Senate-Passed Aviation Jobs Bill Would Modernize America’s Air Travel, Improve Aviation Safety and Protect Travelers
Washington, DC— Nevada Senator Harry Reid made the following remarks today on the Senate floor. Below are his remarks as prepared for delivery:
“As the country learned today, there was a terrifyingly close call at the Reno airport last night. It is a miracle that everyone is okay. We’re grateful that they are.
“This is what happened: Only one air-traffic controller was in the tower during last night’s overnight shift. A medical aircraft carrying a critically ill passenger couldn’t land because that controller fell asleep on the job.
“We now know that the pilot circled the airport several times. He tried to call the tower not once or twice, but seven times. The controller slept through every one of those calls.
“More than 15 minutes later – minutes during which no one could reach the air-traffic controller while a critically ill passenger suffered – the pilot landed without any guidance from the airport.
“This shouldn’t happen in Nevada. It shouldn’t happen anywhere in the country. It shouldn’t happen to any airplane. And it certainly shouldn’t happen to an air ambulance.
“I spoke today with the Secretary of Transportation, Ray LaHood, and I’m pleased he’s acting quickly to make sure this doesn’t happen ever again – in Reno, or anywhere else.
“Why did it happen? Reno was one of 27 airports in the country that sometimes had only one air-traffic controller on the overnight shift. Because of Secretary LaHood’s quick action, there will now be zero. Effective immediately, every airport will have at least two controllers in the tower.
“I’ve flown into and out of that airport in Reno many times. In October, I was there for the opening of its new control tower. It was badly needed. When the Reno airport’s old control tower was built, Dwight Eisenhower was in the White House and the Dodgers were in Brooklyn.
“In the half century since, the area’s population more than tripled. So it was fitting, we said at the time, that the airport opened a control tower three times as tall as the old one.
“But last night’s near-tragedy reminds us that state-of-the-art structures and the best technology work only as well as the people operating them. If those people fall asleep on the job, they risk the lives of the millions of Americans who fly into and out of our airports every day.
“Secretary LaHood and Randy Babbitt, the FAA Administrator, are doing their jobs.

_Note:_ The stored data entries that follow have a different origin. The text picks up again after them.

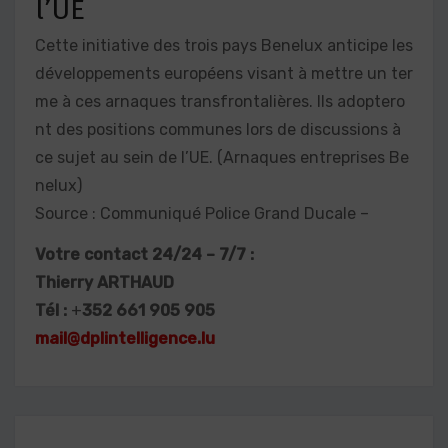
l’UE
Cette initiative des trois pays Benelux anticipe les
développements européens visant à mettre un ter
me à ces arnaques transfrontalières. Ils adoptero
nt des positions communes lors de discussions à
ce sujet au sein de l’UE. (Arnaques entreprises Be
nelux)
Source : Communiqué Police Grand Ducale –
Votre contact 24/24 – 7/7 :
Thierry ARTHAUD
Tél :
+
352 661 905 905
mail@dplintelligence.lu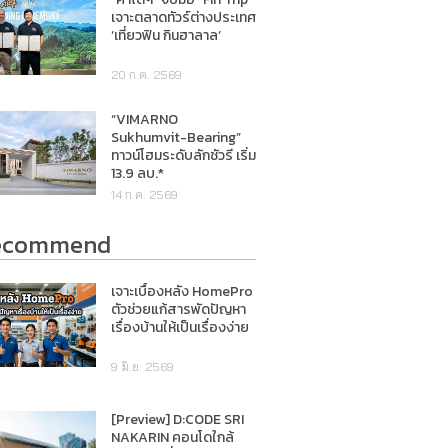
เจาะตลาดทัวร์ต่างประเทศ
‘เที่ยวฟิน กินฮาลาล’
20 ก.ค. 2569
“VIMARNO
Sukhumvit-Bearing”
ทาวน์โฮมระดับลักชัวรี เริ่ม
13.9 ลบ.*
14 ก.ค. 2569
ecommend
เจาะเบื้องหลัง HomePro
ตัวช่วยแก้สารพัดปัญหา
เรื่องบ้านให้เป็นเรื่องง่าย
9 มิ.ย. 2569
[Preview] D:CODE SRI
NAKARIN คอนโดใกล้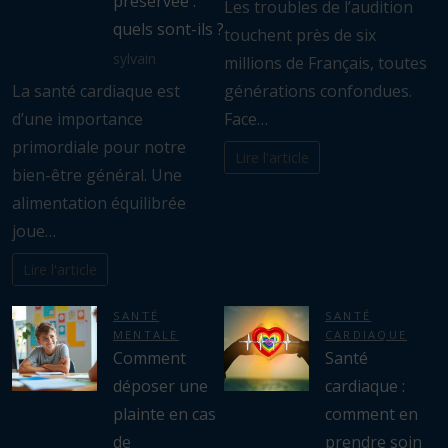
préservée :
Les troubles de l’audition
quels sont-ils ?
touchent près de six
sylvain
millions de Français, toutes
La santé cardiaque est
générations confondues.
d’une importance
Face…
primordiale pour notre
Lire l'article
bien-être général. Une
alimentation équilibrée
joue…
Lire l'article
SANTÉ
SANTÉ
MENTALE
CARDIAQUE
Comment
Santé
déposer une
cardiaque :
plainte en cas
comment en
de
prendre soin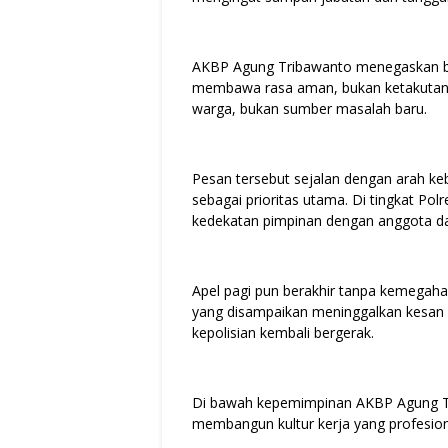
AKBP Agung Tribawanto menegaskan bah
membawa rasa aman, bukan ketakutan. P
warga, bukan sumber masalah baru.
Pesan tersebut sejalan dengan arah ke
sebagai prioritas utama. Di tingkat Pol
kedekatan pimpinan dengan anggota da
Apel pagi pun berakhir tanpa kemegaha
yang disampaikan meninggalkan kesan 
kepolisian kembali bergerak.
Di bawah kepemimpinan AKBP Agung Tri
membangun kultur kerja yang profesional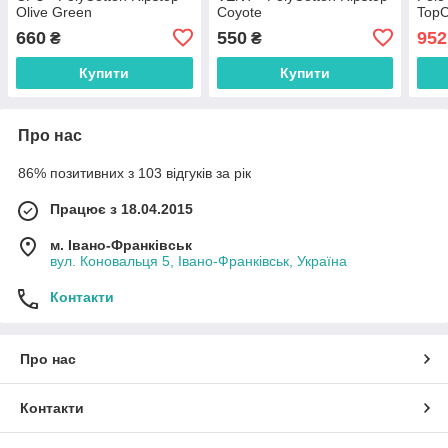
Olive Green
Coyote
TopC
660
550
952
₴
₴
Купити
Купити
Про нас
86% позитивних з 103 відгуків за рік
Працює з 18.04.2015
м. Івано-Франківськ
вул. Коновальця 5, Івано-Франківськ, Україна
Контакти
Про нас
Контакти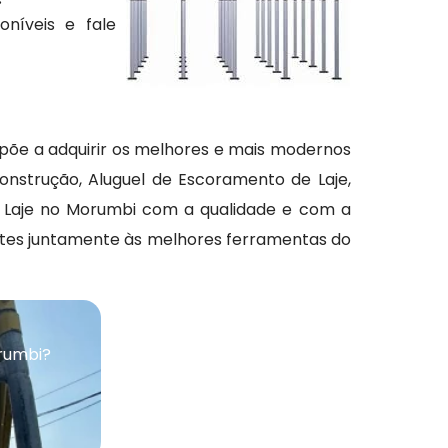
níveis e fale
spõe a adquirir os melhores e mais modernos
Construção, Aluguel de Escoramento de Laje,
 Laje no Morumbi com a qualidade e com a
entes juntamente às melhores ferramentas do
rumbi?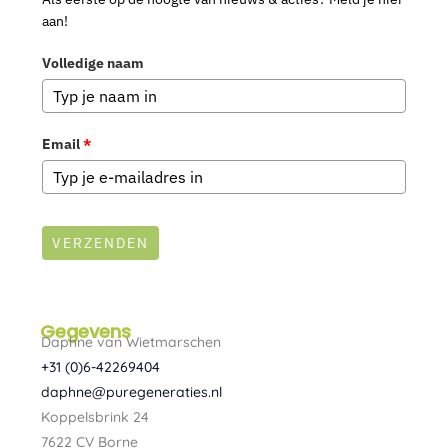
aan!
Volledige naam
Email
*
VERZENDEN
Gegevens
Daphne van Wietmarschen
+31 (0)6-42269404
daphne@puregeneraties.nl
Koppelsbrink 24
7622 CV Borne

I appreciate their responsiveness and share their outrage that this ever happened.
“Congress has a role to play, too, and we have to do our job. The Senate passed a bill in February – two months ago – to modernize America’s air travel. It would improve aviation safety and protect travelers. It would even help reduce delays, and improve access to rural communities. And it would do all of this while creating jobs.
“The Republican House also passed a companion bill this month. But the House bill is almost the opposite of ours. It’s dangerous. It doesn’t protect passengers; it imperils them.
“The Republican bill would cut the modern navigation systems at our nation’s airports. The FAA said that the House bill would force it to furlough safety-related employees. Not just any employees – those whose primary job is keeping air travel safe. That doesn’t make any sense.
“It would also keep airports from making the infrastructure improvements they need, and would completely end the program that ensures rural communities – small towns like Ely, Nevada – have air service.
“The Senate-passed bill and the House-passed bill are now in conference committee to work out the differences. Clearly, there are a lot of differences, and the conferees have some choices to make. But they need to make them quickly so that both houses can pass this bill and send it to the President.